Within the entries below, how many lines carry the word "estat"? State the number and stop.

- **Records from a data source**:

- Opening Delimiter -

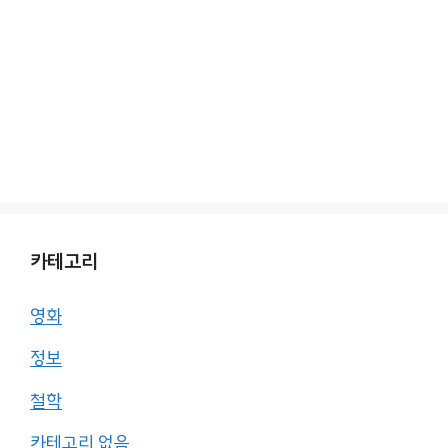
카테고리
영화
정보
철학
카테고리 없음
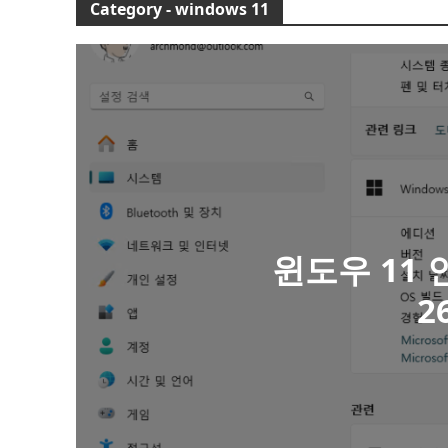
Category - windows 11
윈도우 11
2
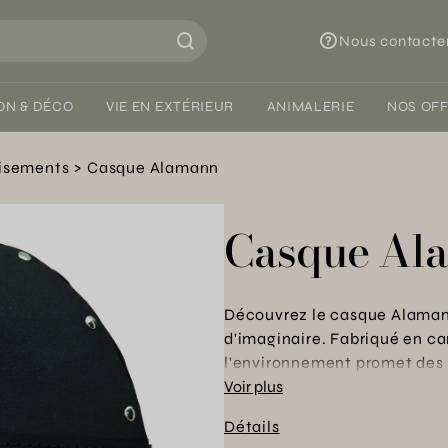
Nous contacte
ON & DÉCO
VIE EN EXTÉRIEUR
ANIMALERIE
NOS OF
isements
Casque Alamann
Casque Al
Découvrez le casque Alamann
d'imaginaire. Fabriqué en c
l'environnement promet des h
rôle en famille, il est accom
Voir plus
d'esprit pour les parents et 
Détails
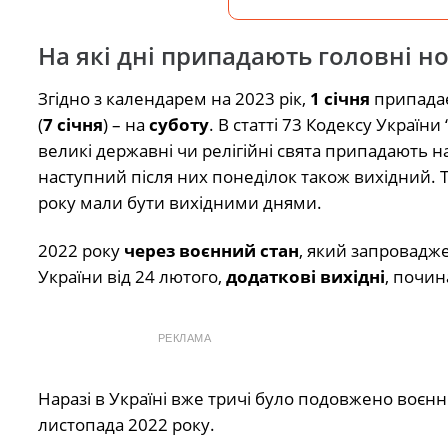
На які дні припадають головні но
Згідно з календарем на 2023 рік,
1 січня
припада
(
7 січня
) – на
суботу
. В статті 73 Кодексу України 
великі державні чи релігійні свята припадають н
наступний після них понеділок також вихідний. То
року мали бути вихідними днями.
2022 року
через воєнний стан
, який запровадже
України від 24 лютого,
додаткові вихідні
, почин
РЕКЛАМА
Наразі в Україні вже тричі було подовжено воєнни
листопада 2022 року.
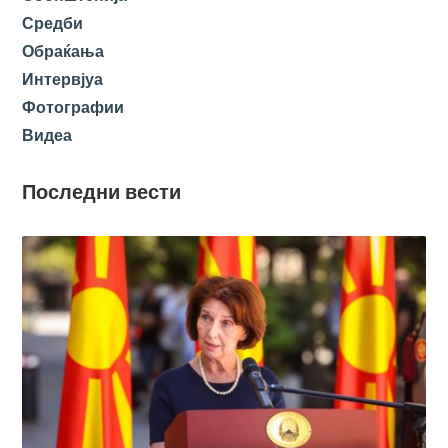
Средби
Обраќања
Интервјуа
Фотографии
Видеа
Последни вести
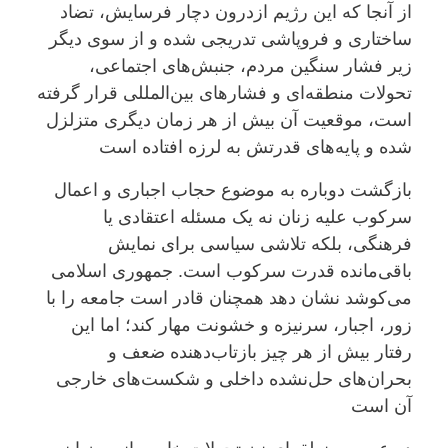
از آنجا که این رژیم ازدرون دچار فرسایش، تضاد
ساختاری و فروپاشی تدریجی شده و از سوی دیگر
زیر فشار سنگین مردم، جنبش‌های اجتماعی،
تحولات منطقه‌ای و فشارهای بین‌المللی قرار گرفته
است، موقعیت آن بیش از هر زمان دیگری متزلزل
شده و پایه‌های قدرتش به لرزه افتاده است
بازگشت دوباره به موضوع حجاب اجباری و اعمال
سرکوب علیه زنان نه یک مسئله اعتقادی یا
فرهنگی، بلکه تلاشی سیاسی برای نمایش
باقی‌مانده قدرت سرکوب است. جمهوری اسلامی
می‌کوشد نشان دهد همچنان قادر است جامعه را با
زور، اجبار، سرنیزه و خشونت مهار کند؛ اما این
رفتار بیش از هر چیز بازتاب‌دهنده ضعف و
بحران‌های حل‌نشده داخلی و شکست‌های خارجی
آن است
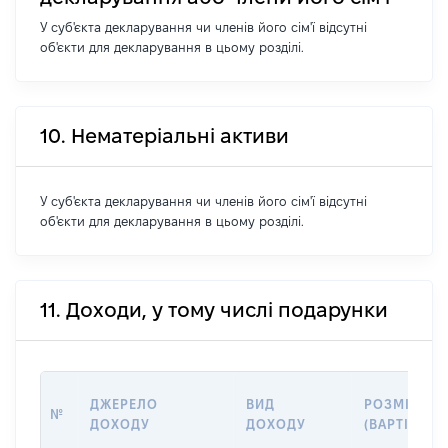
У суб'єкта декларування чи членів його сім'ї відсутні
об'єкти для декларування в цьому розділі.
10. Нематеріальні активи
У суб'єкта декларування чи членів його сім'ї відсутні
об'єкти для декларування в цьому розділі.
11. Доходи, у тому числі подарунки
ДЖЕРЕЛО
ВИД
РОЗМІР
№
ДОХОДУ
ДОХОДУ
(ВАРТІСТЬ)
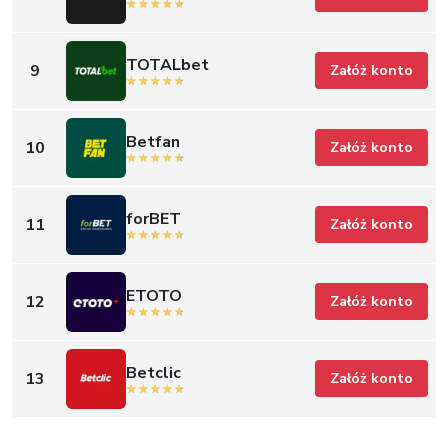
TOTALbet
9
Załóż konto
Betfan
10
Załóż konto
forBET
11
Załóż konto
ETOTO
12
Załóż konto
Betclic
13
Załóż konto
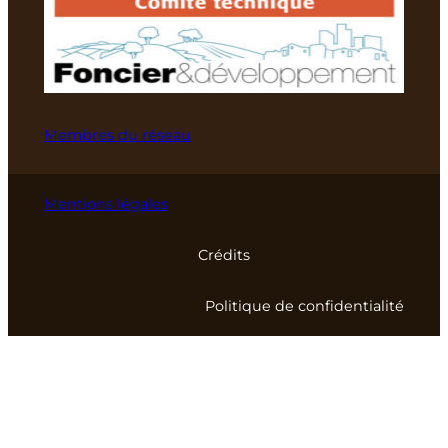
Membres du réseau
Mentions légales
Crédits
Politique de confidentialité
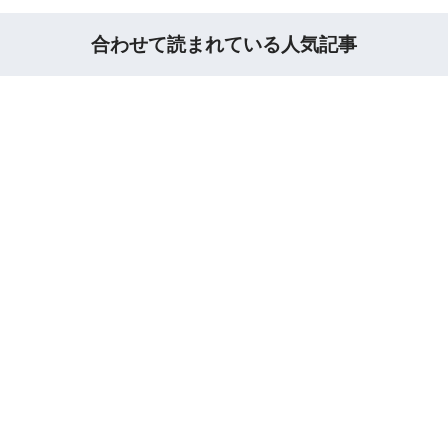
合わせて読まれている人気記事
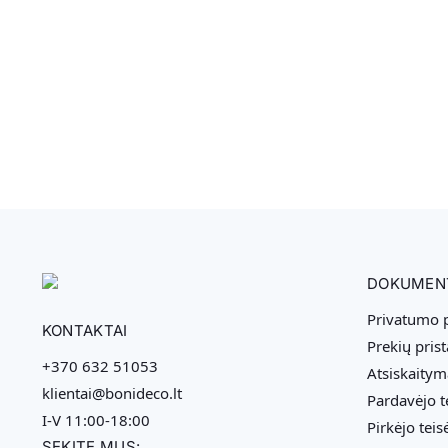
DOKUMEN
Privatumo p
KONTAKTAI
Prekių pris
+370 632 51053
Atsiskaitym
klientai@bonideco.lt
Pardavėjo t
I-V 11:00-18:00
Pirkėjo teis
SEKITE MUS:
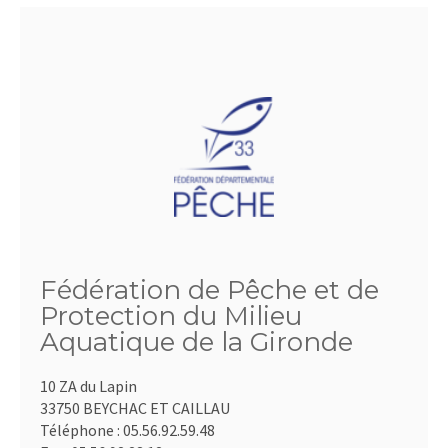
Fédération de Pêche et de
Protection du Milieu
Aquatique de la Gironde
10 ZA du Lapin
33750 BEYCHAC ET CAILLAU
Téléphone :
05.56.92.59.48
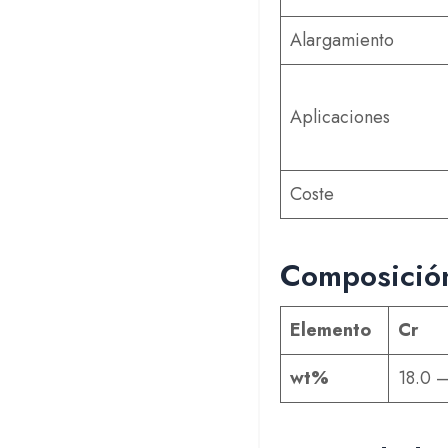
Alargamiento
Aplicaciones
Coste
Composición
Elemento
Cr
wt%
18.0 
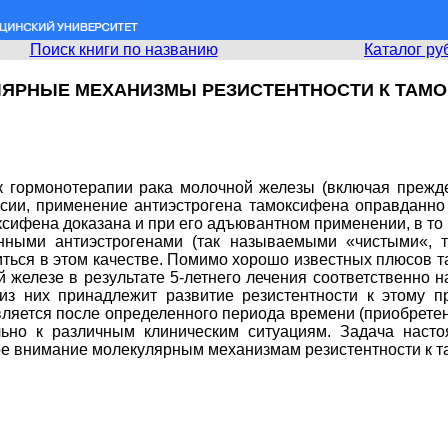
Поиск книги по названию
Каталог ру
ЯРНЫЕ МЕХАНИЗМЫ РЕЗИСТЕНТНОСТИ К ТАМ
к гормонотерапии рака молочной железы (включая прежде
ссии, применение антиэстрогена тамоксифена оправданно
ифена доказана и при его адъювантном применении, в то в
нными антиэстрогенами (так называемыми «чистыми«, 
иться в этом качестве. Помимо хорошо известных плюсов т
 железе в результате 5-летнего лечения соответственно 
из них принадлежит развитие резистентности к этому п
вляется после определенного периода времени (приобрете
ьно к различным клиническим ситуациям. Задача насто
бое внимание молекулярным механизмам резистентности к т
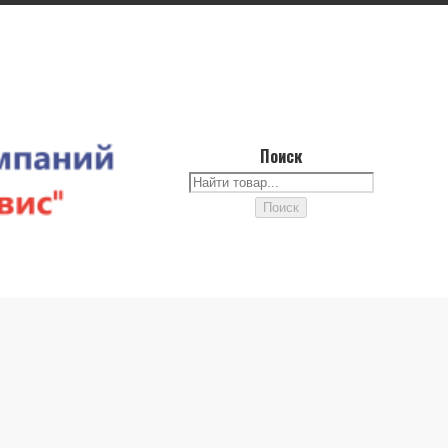
Поиск
Поиск
Поиск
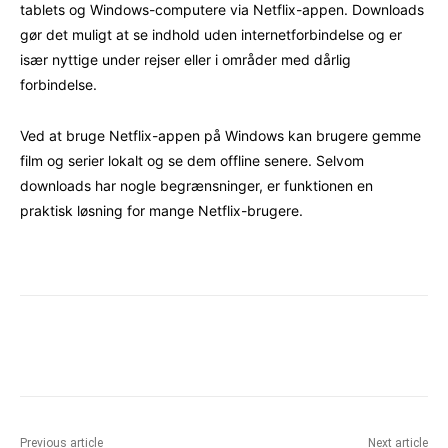
tablets og Windows-computere via Netflix-appen. Downloads
gør det muligt at se indhold uden internetforbindelse og er
især nyttige under rejser eller i områder med dårlig
forbindelse.
Ved at bruge Netflix-appen på Windows kan brugere gemme
film og serier lokalt og se dem offline senere. Selvom
downloads har nogle begrænsninger, er funktionen en
praktisk løsning for mange Netflix-brugere.
Facebook
X
Pinterest
WhatsAp
Previous article
Next article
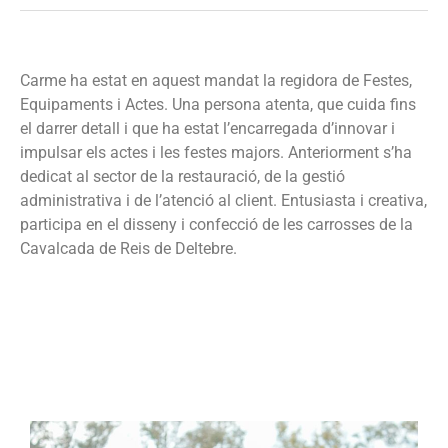
Carme ha estat en aquest mandat la regidora de Festes,
Equipaments i Actes. Una persona atenta, que cuida fins
el darrer detall i que ha estat l’encarregada d’innovar i
impulsar els actes i les festes majors. Anteriorment s’ha
dedicat al sector de la restauració, de la gestió
administrativa i de l’atenció al client. Entusiasta i creativa,
participa en el disseny i confecció de les carrosses de la
Cavalcada de Reis de Deltebre.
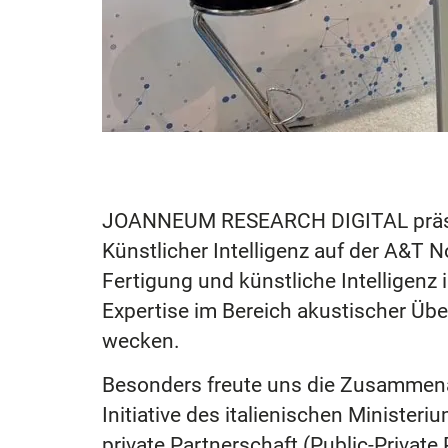
JOANNEUM RESEARCH DIGITAL präsent
Künstlicher Intelligenz auf der A&T N
Fertigung und künstliche Intelligen
Expertise im Bereich akustischer Üb
wecken.
Besonders freute uns die Zusammenar
Initiative des italienischen Minister
private Partnerschaft (Public-Privat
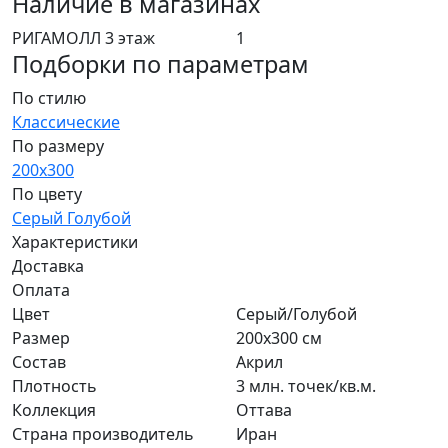
Наличие в магазинах
РИГАМОЛЛ 3 этаж
1
Подборки по параметрам
По стилю
Классические
По размеру
200x300
По цвету
Серый
Голубой
Характеристики
Доставка
Оплата
Цвет
Серый/Голубой
Размер
200x300 см
Состав
Акрил
Плотность
3 млн. точек/кв.м.
Коллекция
Оттава
Страна производитель
Иран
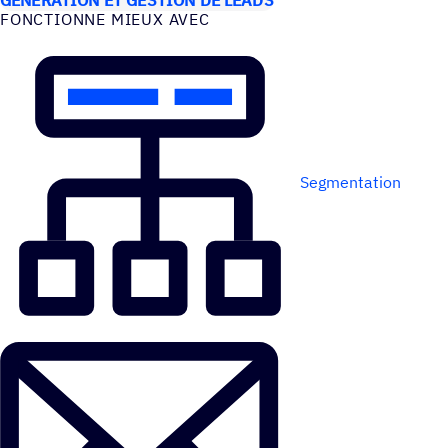
FONC­TIONNE MIEUX AVEC
Segmentation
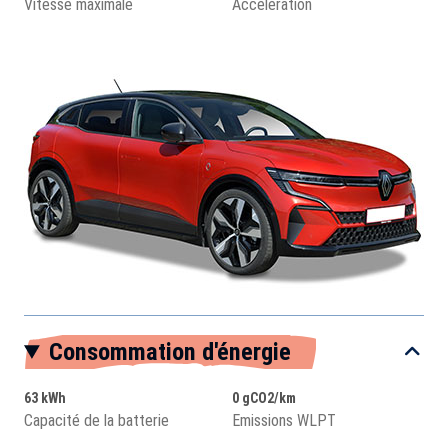
Vitesse maximale
Accélération
Consommation d'énergie
63 kWh
0 gCO2/km
Capacité de la batterie
Emissions WLPT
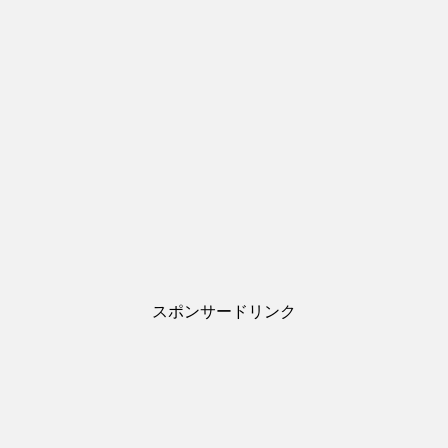
スポンサードリンク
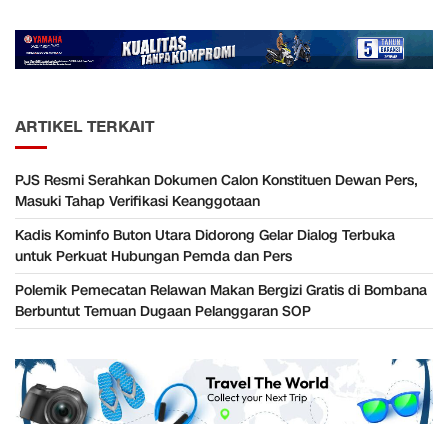
ARTIKEL TERKAIT
PJS Resmi Serahkan Dokumen Calon Konstituen Dewan Pers,
Masuki Tahap Verifikasi Keanggotaan
Kadis Kominfo Buton Utara Didorong Gelar Dialog Terbuka
untuk Perkuat Hubungan Pemda dan Pers
Polemik Pemecatan Relawan Makan Bergizi Gratis di Bombana
Berbuntut Temuan Dugaan Pelanggaran SOP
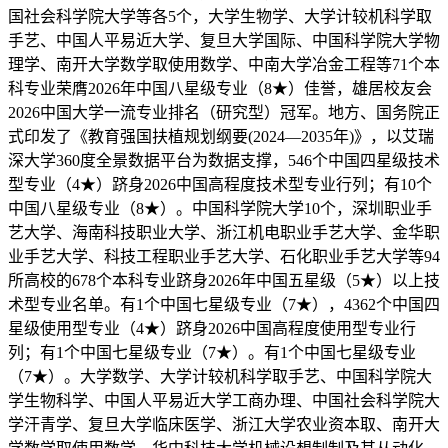
国社会科学院大学等各5个，大学生物学、大学计较机科学取
手艺、中国人平易近大学、复旦大学国际、中国科学院大学物
理学、南开大学数学取使用数学、中南大学冶金工程等71个本
科专业荣膺2026年中国八星级专业（8★）佳誉，雄居校友会
2026中国大学一流专业排名（研究型）冠军。地方、国务院正
式印发了《教育强国扶植规划纲要(2024—2035年)》，以艾瑞
深大学360度全景数据平台为数据支撑，546个中国四星级技术
型专业（4★）跻身2026中国高程度技术型专业行列；有10个
中国八星级专业（8★）。中国科学院大学10个，深圳职业手
艺大学、海南科技职业大学、浙江机电职业手艺大学、金华职
业手艺大学、科技工程职业手艺大学、石化职业手艺大学等94
所高校的678个本科专业跻身2026年中国五星级（5★）以上技
术型专业名单。有1个中国七星级专业（7★），4362个中国四
星级使用型专业（4★）跻身2026中国高程度使用型专业行
列；有1个中国七星级专业（7★）。有1个中国七星级专业
（7★）。大学数学、大学计较机科学取手艺、中国科学院大
学生物科学、中国人平易近大学工商办理、中国社会科学院大
学汗青学、复旦大学临床医学、浙江大学农业资本取、南开大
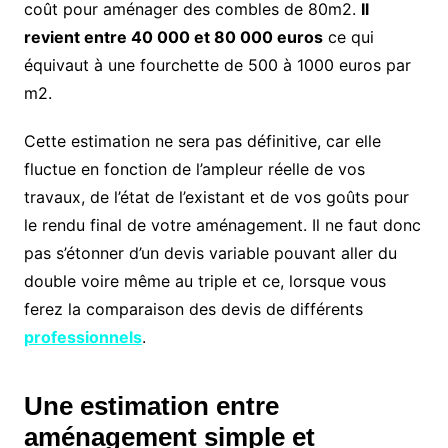
coût pour aménager des combles de 80m2.
Il
revient entre 40 000 et 80 000 euros
ce qui
équivaut à une fourchette de 500 à 1000 euros par
m2.
Cette estimation ne sera pas définitive, car elle
fluctue en fonction de l’ampleur réelle de vos
travaux, de l’état de l’existant et de vos goûts pour
le rendu final de votre aménagement. Il ne faut donc
pas s’étonner d’un devis variable pouvant aller du
double voire même au triple et ce, lorsque vous
ferez la comparaison des devis de différents
professionnels
.
Une estimation entre
aménagement simple et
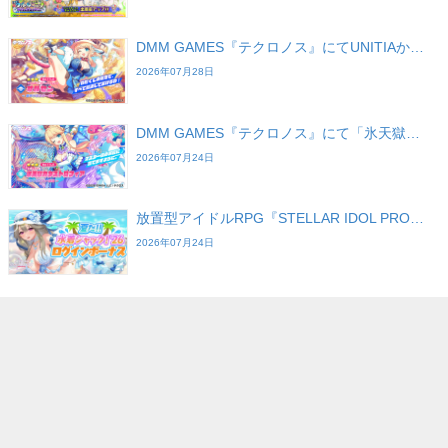
DMM GAMES『テクロノス』にてUNITIAか…
2026年07月28日
DMM GAMES『テクロノス』にて「氷天獄…
2026年07月24日
放置型アイドルRPG『STELLAR IDOL PRO…
2026年07月24日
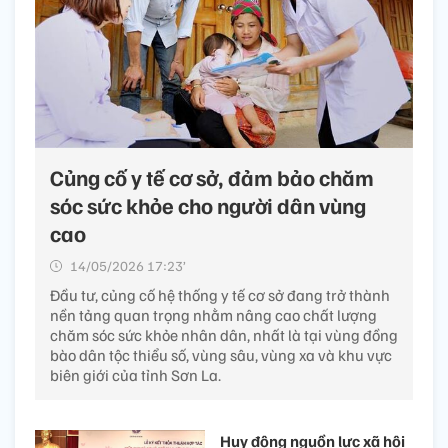
Củng cố y tế cơ sở, đảm bảo chăm
sóc sức khỏe cho người dân vùng
cao
14/05/2026 17:23’
Đầu tư, củng cố hệ thống y tế cơ sở đang trở thành
nền tảng quan trọng nhằm nâng cao chất lượng
chăm sóc sức khỏe nhân dân, nhất là tại vùng đồng
bào dân tộc thiểu số, vùng sâu, vùng xa và khu vực
biên giới của tỉnh Sơn La.
Huy động nguồn lực xã hội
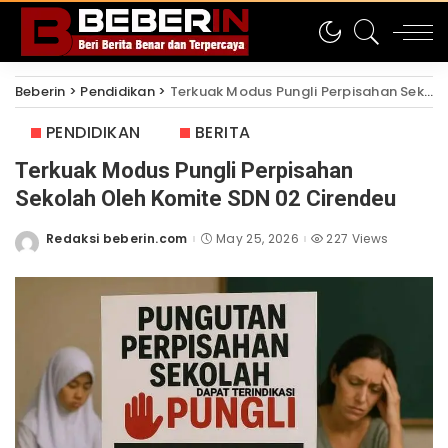
Beberin
>
Pendidikan
>
Terkuak Modus Pungli Perpisahan Sekolah Oleh Komite SDN 02 Cirendeu
PENDIDIKAN
BERITA
Terkuak Modus Pungli Perpisahan
Sekolah Oleh Komite SDN 02 Cirendeu
Redaksi beberin.com
May 25, 2026
227 Views
Posted
by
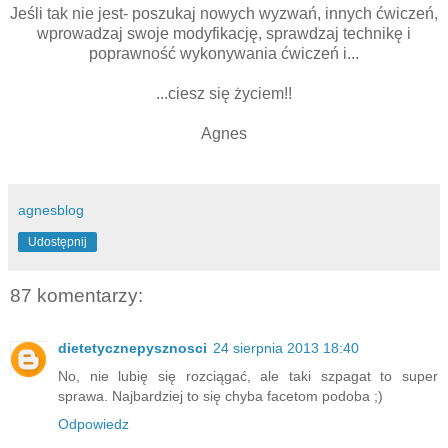
Jeśli tak nie jest- poszukaj nowych wyzwań, innych ćwiczeń,
wprowadzaj swoje modyfikację, sprawdzaj technikę i
poprawność wykonywania ćwiczeń i...
...ciesz się życiem!!
Agnes
agnesblog
Udostępnij
87 komentarzy:
dietetycznepysznosci
24 sierpnia 2013 18:40
No, nie lubię się rozciągać, ale taki szpagat to super
sprawa. Najbardziej to się chyba facetom podoba ;)
Odpowiedz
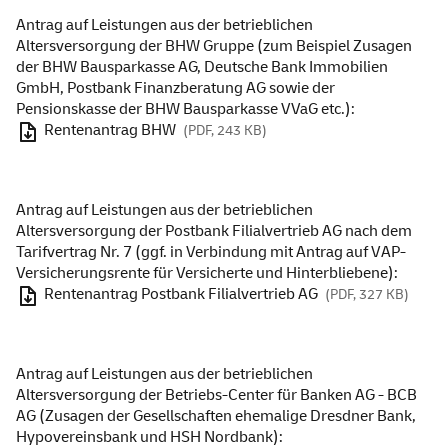
Antrag auf Leistungen aus der betrieblichen
Altersversorgung der BHW Gruppe (zum Beispiel Zusagen
der BHW Bausparkasse AG, Deutsche Bank Immobilien
GmbH, Postbank Finanzberatung AG sowie der
Pensionskasse der BHW Bausparkasse VVaG etc.):
Rentenantrag BHW
(PDF, 243 KB)
Antrag auf Leistungen aus der betrieblichen
Altersversorgung der Postbank Filialvertrieb AG nach dem
Tarifvertrag Nr. 7 (ggf. in Verbindung mit Antrag auf VAP-
Versicherungsrente für Versicherte und Hinterbliebene):
Rentenantrag Postbank Filialvertrieb AG
(PDF, 327 KB)
Antrag auf Leistungen aus der betrieblichen
Altersversorgung der Betriebs-Center für Banken AG - BCB
AG (Zusagen der Gesellschaften ehemalige Dresdner Bank,
Hypovereinsbank und HSH Nordbank):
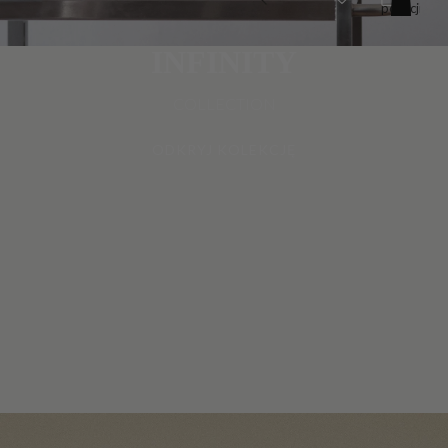
pozycji
w
koszyku:
0
INFINITY
COLLECTION
ODKRYJ KOLEKCJĘ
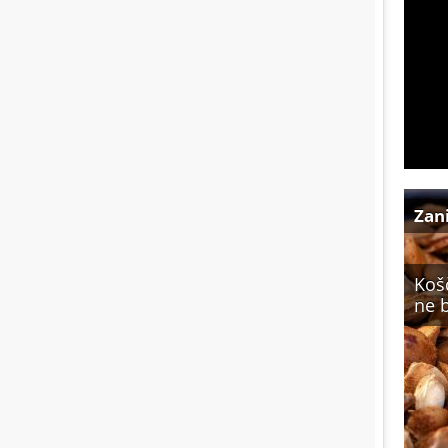
Zan
Košč
ne b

- Closing Delimiter -

- **Answer box**:
2